Congresswoman Terri Sewell has been a consistent champion for Historically Black Colleges and Universities (HBCUs) throughout her time in congress.
Today, she announced that the efforts she led to provide valuable funding for HBCUs was included in the “Departments of Labor, Health and Human Services, and Education and Related Agencies Appropriations, Act 2020” (H.R. 2740) that passed the House.
There are a total of 107 HBCUs in the U.S. Sewell has seven out of fourteen of Alabama’s qualified schools in her district.
In a statement Sewell said, “The seven HBCUs in Alabama’s 7th Congressional District are built upon rich legacies that continue to leave a lasting impact on the world around us, preparing graduates for competitive jobs in our 21st century economy.
The bill passed today provides over $50 million to our nation’s HBCUs for the repair and renovation of facilities and $20 million to ease the financial burdens of our most vulnerable institutions, like Stillman College, by allowing these historic institutions to continue providing students with high-quality educational opportunities.”
In March, Sewell led a group of her colleagues in a letter urging House appropriators to provide robust funding in Fiscal Year 2020 for the HBCU Capital Financing Loan Program deferment authority.
The Department of Education outlines the types of expenditures allowed under the Capital Financing Loan Program.

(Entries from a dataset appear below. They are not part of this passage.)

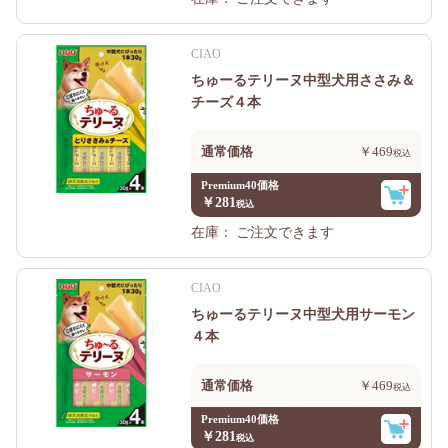
CIAO
ちゅーるテリーヌ中型犬用ささみ＆
チーズ４本
通常価格
￥469
Premium40価格
￥281
在庫：
ご注文できます
CIAO
ちゅーるテリーヌ中型犬用サーモン
４本
通常価格
￥469
Premium40価格
￥281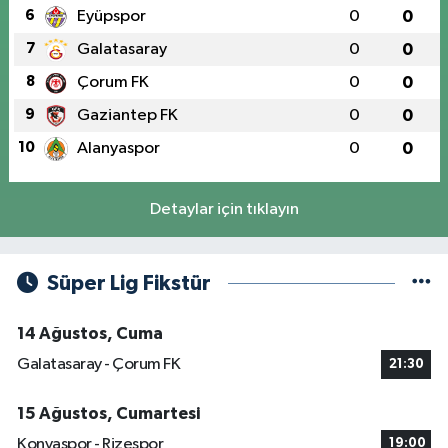
6
Eyüpspor
0
0
7
Galatasaray
0
0
8
Çorum FK
0
0
9
Gaziantep FK
0
0
10
Alanyaspor
0
0
Detaylar için tıklayın
Süper Lig Fikstür
14 Ağustos, Cuma
Galatasaray - Çorum FK
21:30
15 Ağustos, Cumartesi
Konyaspor - Rizespor
19:00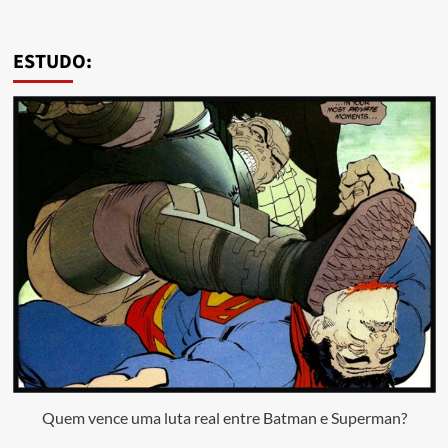
ESTUDO:
Quem vence uma luta real entre Batman e Superman?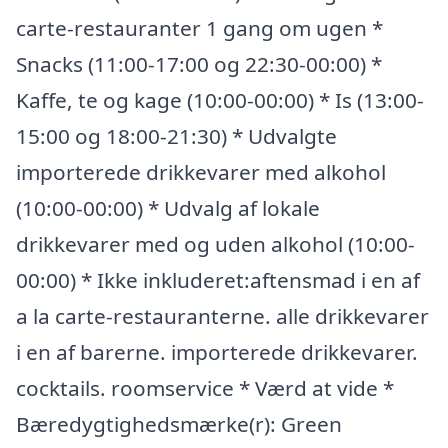
carte-restauranter 1 gang om ugen *
Snacks (11:00-17:00 og 22:30-00:00) *
Kaffe, te og kage (10:00-00:00) * Is (13:00-
15:00 og 18:00-21:30) * Udvalgte
importerede drikkevarer med alkohol
(10:00-00:00) * Udvalg af lokale
drikkevarer med og uden alkohol (10:00-
00:00) * Ikke inkluderet:aftensmad i en af
a la carte-restauranterne. alle drikkevarer
i en af barerne. importerede drikkevarer.
cocktails. roomservice * Værd at vide *
Bæredygtighedsmærke(r): Green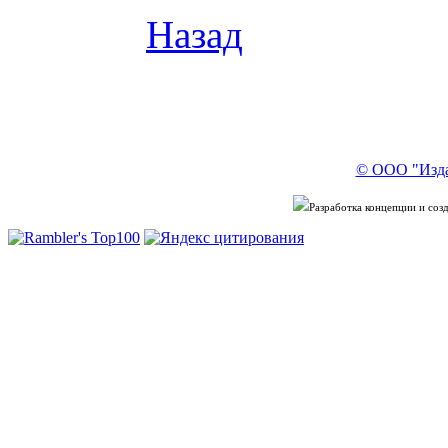
Назад
© ООО "Изда
Разработка концепции и со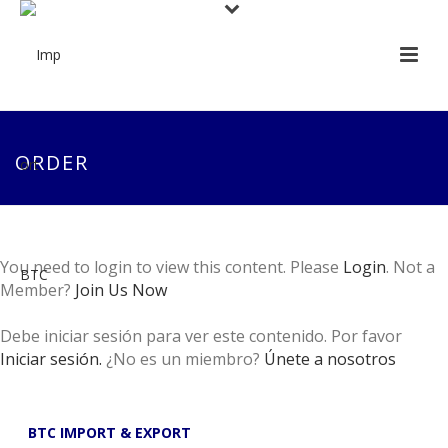
ORDER
You need to login to view this content. Please
Login
. Not a
Member?
Join Us Now
Debe iniciar sesión para ver este contenido. Por favor
Iniciar sesión.
¿No es un miembro?
Únete a nosotros
BTC IMPORT & EXPORT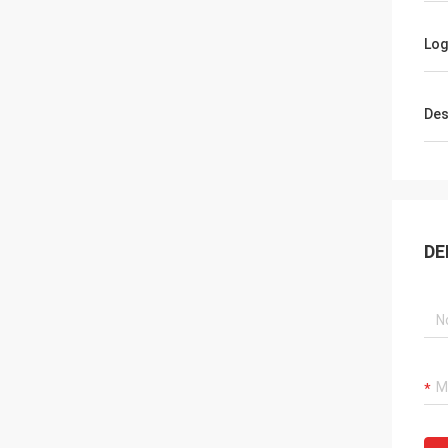
Log
Des
DE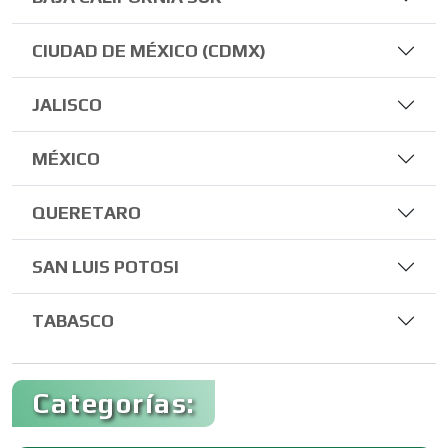
CIUDAD DE MÉXICO (CDMX)
JALISCO
MÉXICO
QUERETARO
SAN LUIS POTOSI
TABASCO
Categorías: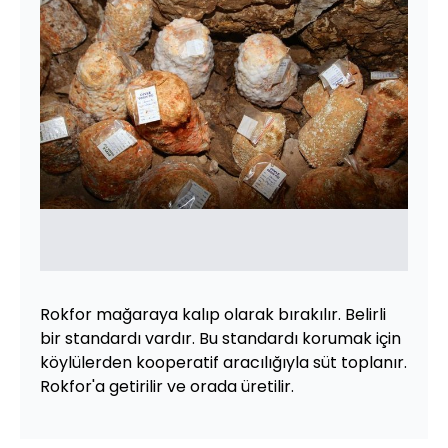
Rokfor mağaraya kalıp olarak bırakılır. Belirli
bir standardı vardır. Bu standardı korumak için
köylülerden kooperatif aracılığıyla süt toplanır.
Rokfor'a getirilir ve orada üretilir.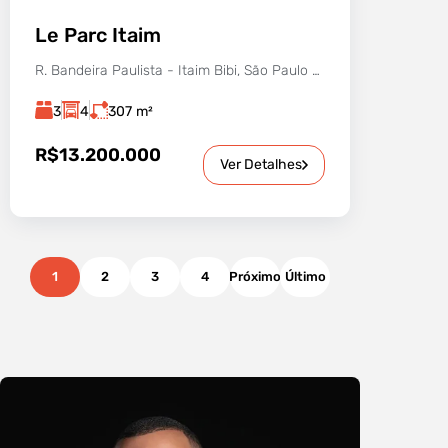
Le Parc Itaim
R. Bandeira Paulista - Itaim Bibi, São Paulo - SP, 04532-002, Brasil
3
4
307
m²
R$13.200.000
Ver Detalhes
1
2
3
4
Próximo
Último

Specifically according to their website, “the program provides HBCUs with access to capital financing or refinancing for the repair, renovation, and construction of classrooms, libraries, laboratories, dormitories, instructional equipment, and research instrumentation.”
Sewell’s office said in a statement that “Loan deferment is invaluable to HBCUs that have demonstrated significant financial constraints as a result of the 2008 economic recession.”
Sewell’s office noted that “The funding bill passed today includes $50,484,000 for the HBCU Capital Financing program – $10 million more than fiscal year 2019 funding – and $20 million for the deferment of loans made under the HBCU Capital Loan Financing Program for certain private and public HBCUs, including Stillman College, that struggle financially.”
They pointed out that, “Sewell has led the effort in successfully securing deferment language and funding for the past three fiscal years on behalf of HBCUs.”
According to the Department of Education, “The Higher Education Act of 1965, as amended, said “…any historically black college or university that was established prior to 1964, whose principal mission was, and is, the education of black Americans, and that is accredited by a nationally recognized accrediting agency or association determined by the Secretary [of Education]to be a reliable authority as to the quality of training offered or is, according to such an agency or association, making reasonable progress toward accreditation.”